= Patricia Giggans =

American feminist activist

Patricia Occhiuzzo Giggans (born October 25, 1944), also known as Patti Giggans, is a Los Angeles–based feminist activist and advocate for supporting victims of domestic violence. She serves as the executive director of Peace Over Violence, and as of 2024 has worked there for over forty years.

== Career ==
Giggans received her bachelor's degree in psychology from the State University of NY at Buffalo and her master's degree in Nonprofit Administration from the University of San Francisco. Giggans has studied karate extensively and achieved a black belt and certification as a Master Self-Defense Trainer. In 1976, she founded Karate Woman, the first women's martial arts school in Southern California.

Since 1985, she has been the executive director of Peace Over Violence, a nonprofit agency that functions as a sexual, domestic and interpersonal violence prevention center providing crisis intervention and support for healing from violence. The organization was founded in 1971 and was formerly known as Los Angeles Commission on Assaults Against Women, or LACAAW.

In 1999, Giggans initiated Denim Day in LA, which has since grown to be a national rape prevention and education campaign to combat sexual violence and support its victims. The campaign began after a 1998 ruling by the Italian Supreme Court where a rape conviction was overturned because the justices felt that, due to the fact that the victim wore very tight jeans, she must have assisted the perpetrator and helped him remove them, thus the act was consensual.

Women in the Italian Parliament protested by wearing jeans on the steps of the Italian Supreme Court. The protest was picked up by international media and inspired Giggans, who felt that, "everyone should be wearing jeans to protest all of the myths about why women are raped." Peace Over Violence has organized Denim Day every April since 1999 in honor of Sexual Assault Awareness Month.

On November 24, 2016, Sheila Kuehl appointed Giggans to the Los Angeles County Sheriff Civilian Oversight Commission, which works to boost transparency and increase trust between communities and the Sheriff's Department.

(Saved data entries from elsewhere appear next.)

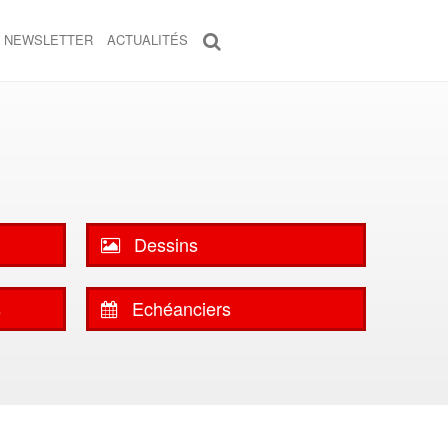
NEWSLETTER
ACTUALITÉS
Dessins
s
Echéanciers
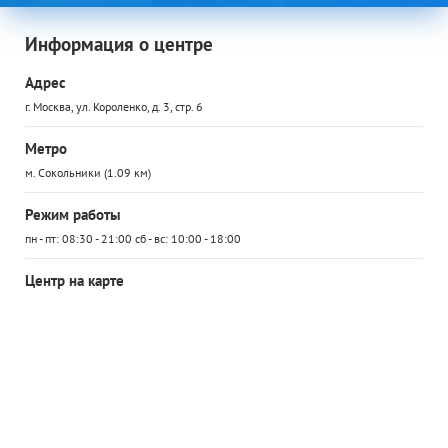
Информация о центре
Адрес
г. Москва, ул. Короленко, д. 3, стр. 6
Метро
м. Сокольники (1.09 км)
Режим работы
пн - пт: 08:30 - 21:00 сб - вс: 10:00 - 18:00
Центр на карте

She served on the Family Assistance and Communication and the Mental Evaluation Team Program Ad Hoc Committees. Giggans was elected chairperson of the commission in 2018.

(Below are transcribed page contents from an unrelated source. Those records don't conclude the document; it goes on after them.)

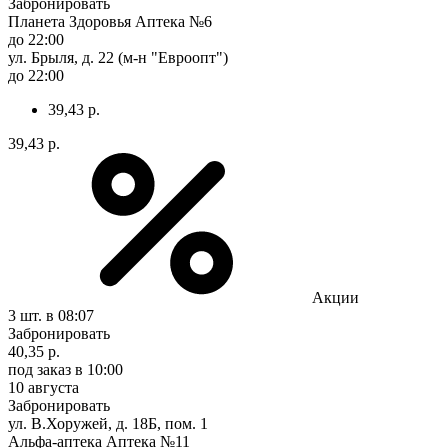
Забронировать
Планета Здоровья Аптека №6
до 22:00
ул. Брыля, д. 22 (м-н "Евроопт")
до 22:00
39,43 р.
39,43 р.
Акции
3 шт.
в 08:07
Забронировать
40,35 р.
под заказ
в 10:00
10 августа
Забронировать
ул. В.Хоружей, д. 18Б, пом. 1
Альфа-аптека Аптека №11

Giggans is a Founding Board Member of the California Partnership to End Domestic Violence and is past President of the California Coalition Against Sexual Assault. Giggans has received the California Peace Prize, a Durfee Foundation Stanton Fellow and is a recipient of the Lifetime Achievement Award from the California Partnership to End Domestic Violence (CPEDV).

==Writing==
Giggans has co-authored In Touch With Teens, Women’s Self-Defense and Safety: An Empowerment and Resiliency Model and When Dating Becomes Dangerous: A Parent’s Guide to Preventing Relationship Abuse, as well as 50 Ways to A Safer World and What Parents Need to Know About Teen Dating Violence.

==Personal life==
Giggans married her partner Ellen Ledley in a ceremony officiated by then California state senator Sheila Kuehl on March 8, 2004.